TASK ITEM = All entries below must be written out verbatim, and the images must be dropped.

DATA SUPPLIED =
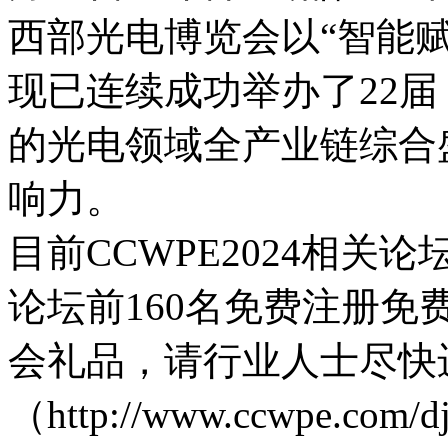
西部光电博览会以“智能
现已连续成功举办了22
的光电领域全产业链综合
响力。
目前CCWPE2024相
论坛前160名免费注册
会礼品，请行业人士尽快
（http://www.ccwpe.com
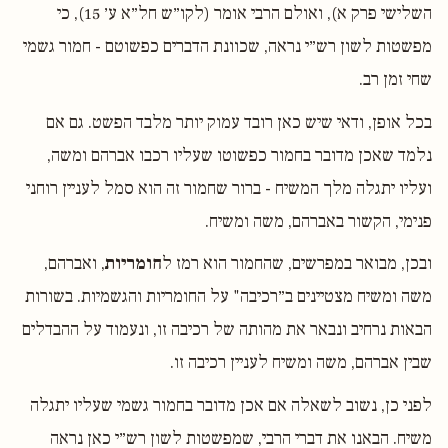
השלישי פרק א), ואולם הרבי אומר (לקו״ש חל״א ע׳ 15), כי
מפשטות לשון רש״י נראה, שכוונת הדברים כפשוטם - חמור גשמי
שחי זמן רב.
בכל אופן, ודאי שיש כאן רובד עמוק יותר מלבד הפשט. גם אם
נלמד שאכן מדובר בחמור כפשוטו שעליו רכבו אברהם ומשה,
ועליו יתגלה מלך המשיח - ברור שחמור זה הוא סמל לעניין רוחני
פנימי, הקשור באברהם, משה ומשיח.
ובכן, מבואר במפרשים, שהחמור הוא רמז ל
חומריות
, ואברהם,
משה ומשיח מצטיינים ב״רכיבה" על החומריות והגשמיות. בשורות
הבאות נרחיב ונבאר את מהותה של רכיבה זו, ונעמוד על ההבדלים
שבין אברהם, משה ומשיח לעניין רכיבה זו.
לפני כן, נשוב לשאלה אם אכן מדובר בחמור גשמי שעליו יתגלה
משיח. הבאנו את דברי הרבי, שמפשטות לשון רש״י כאן נראה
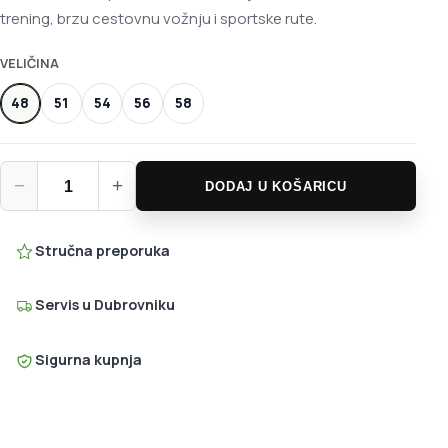
trening, brzu cestovnu vožnju i sportske rute.
VELIČINA
48
51
54
56
58
Cannondale SuperSix EVO 4 - Black količina
−
+
DODAJ U KOŠARICU
Stručna preporuka
Servis u Dubrovniku
Sigurna kupnja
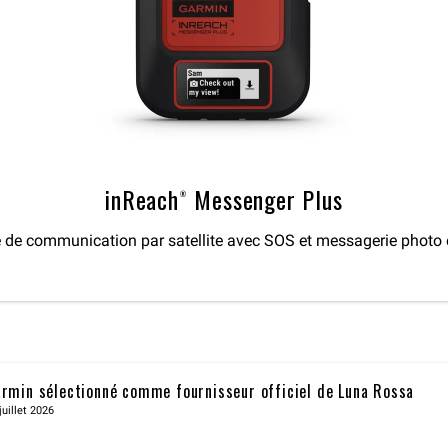
inReach® Messenger Plus
de communication par satellite avec SOS et messagerie photo 
rmin sélectionné comme fournisseur officiel de Luna Rossa
juillet 2026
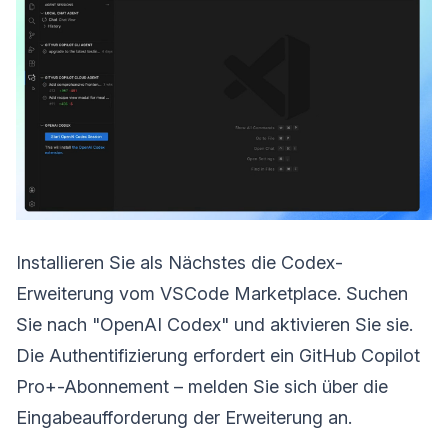
Installieren Sie als Nächstes die Codex-
Erweiterung vom VSCode Marketplace. Suchen
Sie nach "OpenAI Codex" und aktivieren Sie sie.
Die Authentifizierung erfordert ein GitHub Copilot
Pro+-Abonnement – melden Sie sich über die
Eingabeaufforderung der Erweiterung an.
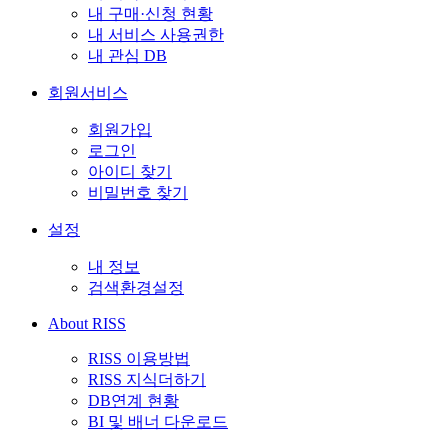
내 구매·신청 현황
내 서비스 사용권한
내 관심 DB
회원서비스
회원가입
로그인
아이디 찾기
비밀번호 찾기
설정
내 정보
검색환경설정
About RISS
RISS 이용방법
RISS 지식더하기
DB연계 현황
BI 및 배너 다운로드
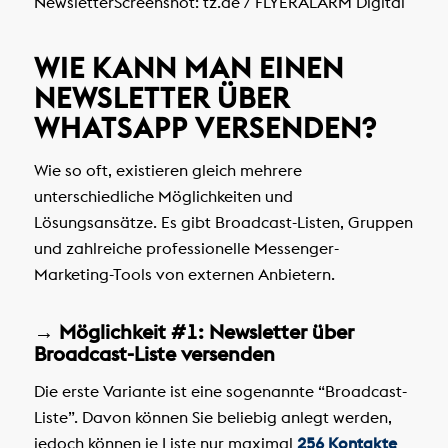
Newsletter
Screenshot: tz.de / FLYERALARM Digital
WIE KANN MAN EINEN
NEWSLETTER ÜBER
WHATSAPP VERSENDEN?
Wie so oft, existieren gleich mehrere
unterschiedliche Möglichkeiten und
Lösungsansätze. Es gibt Broadcast-Listen, Gruppen
und zahlreiche professionelle Messenger-
Marketing-Tools von externen Anbietern.
→ Möglichkeit #1: Newsletter über
Broadcast-Liste versenden
Die erste Variante ist eine sogenannte “Broadcast-
Liste”. Davon können Sie beliebig anlegt werden,
jedoch können je Liste nur maximal
256 Kontakte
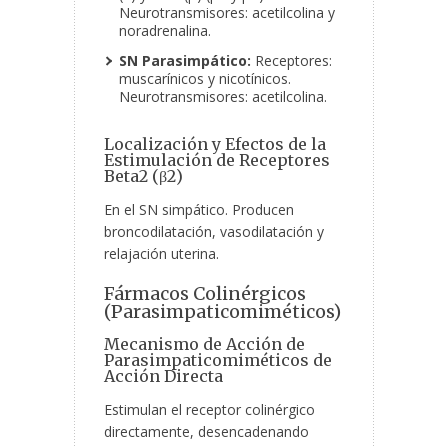
Neurotransmisores: acetilcolina y
noradrenalina.
SN Parasimpático:
Receptores:
muscarínicos y nicotínicos.
Neurotransmisores: acetilcolina.
Localización y Efectos de la
Estimulación de Receptores
Beta2 (β2)
En el SN simpático. Producen
broncodilatación, vasodilatación y
relajación uterina.
Fármacos Colinérgicos
(Parasimpaticomiméticos)
Mecanismo de Acción de
Parasimpaticomiméticos de
Acción Directa
Estimulan el receptor colinérgico
directamente, desencadenando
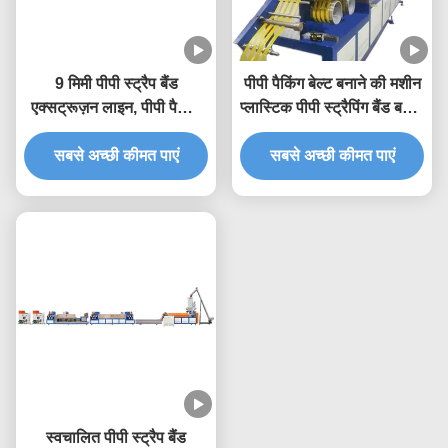
9 मिमी पीपी स्ट्रैप बैंड
पीपी पैकिंग बेल्ट बनाने की मशीन
एक्सट्रूज़न लाइन, पीपी पैकिंग
प्लास्टिक पीपी स्ट्रैपिंग बैंड बनाने
बेल्ट एक्सट्रूज़न मशीन
की मशीन
सबसे अच्छी कीमत पाएं
सबसे अच्छी कीमत पाएं
स्वचालित पीपी स्ट्रैप बैंड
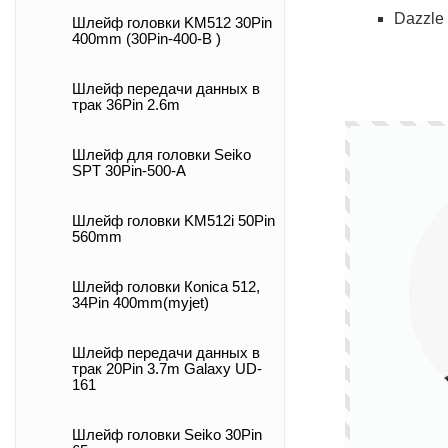
Dazzle
Шлейф головки KM512 30Pin
400mm (30Pin-400-B )
Шлейф передачи данных в
трак 36Pin 2.6m
Шлейф для головки Seiko
SPT 30Pin-500-A
Шлейф головки KM512i 50Pin
560mm
Шлейф головки Коnica 512,
34Pin 400mm(myjet)
Шлейф передачи данных в
трак 20Pin 3.7m Galaxy UD-
161
Шлейф головки Seiko 30Pin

TASK SOLUTION =
西部光电博览会以“智能
现已连续成功举办了22
的光电领域全产业链综合
响力。
目前CCWPE2024相
论坛前160名免费注册
会礼品，请行业人士尽快
（http://www.ccwpe.com
השלישי פרק א), ואולם הרבי אומר (לקו״ש חל״א ע׳ 15), כי
מפשטות לשון רש״י נראה, שכוונת הדברים כפשוטם - חמור גשמי
שחי זמן רב.
בכל אופן, ודאי שיש כאן רובד עמוק יותר מלבד הפשט. גם אם
נלמד שאכן מדובר בחמור כפשוטו שעליו רכבו אברהם ומשה,
ועליו יתגלה מלך המשיח - ברור שחמור זה הוא סמל לעניין רוחני
פנימי, הקשור באברהם, משה ומשיח.
ובכן, מבואר במפרשים, שהחמור הוא רמז ל
חומריות
, ואברהם,
משה ומשיח מצטיינים ב״רכיבה" על החומריות והגשמיות. בשורות
הבאות נרחיב ונבאר את מהותה של רכיבה זו, ונעמוד על ההבדלים
שבין אברהם, משה ומשיח לעניין רכיבה זו.
לפני כן, נשוב לשאלה אם אכן מדובר בחמור גשמי שעליו יתגלה
משיח. הבאנו את דברי הרבי, שמפשטות לשון רש״י כאן נראה
trening, brzu cestovnu vožnju i sportske rute.
VELIČINA
48
51
54
56
58
Cannondale SuperSix EVO 4 - Black količina
−
+
DODAJ U KOŠARICU
Stručna preporuka
Servis u Dubrovniku
Sigurna kupnja
inReach® Messenger Plus
de communication par satellite avec SOS et messagerie photo 
rmin sélectionné comme fournisseur officiel de Luna Rossa
juillet 2026
Installieren Sie als Nächstes die Codex-
Erweiterung vom VSCode Marketplace. Suchen
Sie nach "OpenAI Codex" und aktivieren Sie sie.
Die Authentifizierung erfordert ein GitHub Copilot
Pro+-Abonnement – melden Sie sich über die
Eingabeaufforderung der Erweiterung an.
내 구매·신청 현황
내 서비스 사용권한
내 관심 DB
회원서비스
회원가입
로그인
아이디 찾기
비밀번호 찾기
설정
내 정보
검색환경설정
About RISS
RISS 이용방법
RISS 지식더하기
DB연계 현황
BI 및 배너 다운로드
Newsletter
Screenshot: tz.de / FLYERALARM Digital
WIE KANN MAN EINEN
NEWSLETTER ÜBER
WHATSAPP VERSENDEN?
Wie so oft, existieren gleich mehrere
unterschiedliche Möglichkeiten und
Lösungsansätze. Es gibt Broadcast-Listen, Gruppen
und zahlreiche professionelle Messenger-
Marketing-Tools von externen Anbietern.
→ Möglichkeit #1: Newsletter über
Broadcast-Liste versenden
Die erste Variante ist eine sogenannte “Broadcast-
Liste”. Davon können Sie beliebig anlegt werden,
jedoch können je Liste nur maximal
256 Kontakte
Neurotransmisores: acetilcolina y
noradrenalina.
SN Parasimpático:
Receptores:
muscarínicos y nicotínicos.
Neurotransmisores: acetilcolina.
Localización y Efectos de la
Estimulación de Receptores
Beta2 (β2)
En el SN simpático. Producen
broncodilatación, vasodilatación y
relajación uterina.
Fármacos Colinérgicos
(Parasimpaticomiméticos)
Mecanismo de Acción de
Parasimpaticomiméticos de
Acción Directa
Estimulan el receptor colinérgico
directamente, desencadenando
9 मिमी पीपी स्ट्रैप बैंड
पीपी पैकिंग बेल्ट बनाने की मशीन
एक्सट्रूज़न लाइन, पीपी पैकिंग
प्लास्टिक पीपी स्ट्रैपिंग बैंड बनाने
बेल्ट एक्सट्रूज़न मशीन
की मशीन
सबसे अच्छी कीमत पाएं
सबसे अच्छी कीमत पाएं
स्वचालित पीपी स्ट्रैप बैंड
Dazzle
Шлейф головки KM512 30Pin
400mm (30Pin-400-B )
Шлейф передачи данных в
трак 36Pin 2.6m
Шлейф для головки Seiko
SPT 30Pin-500-A
Шлейф головки KM512i 50Pin
560mm
Шлейф головки Коnica 512,
34Pin 400mm(myjet)
Шлейф передачи данных в
трак 20Pin 3.7m Galaxy UD-
161
Шлейф головки Seiko 30Pin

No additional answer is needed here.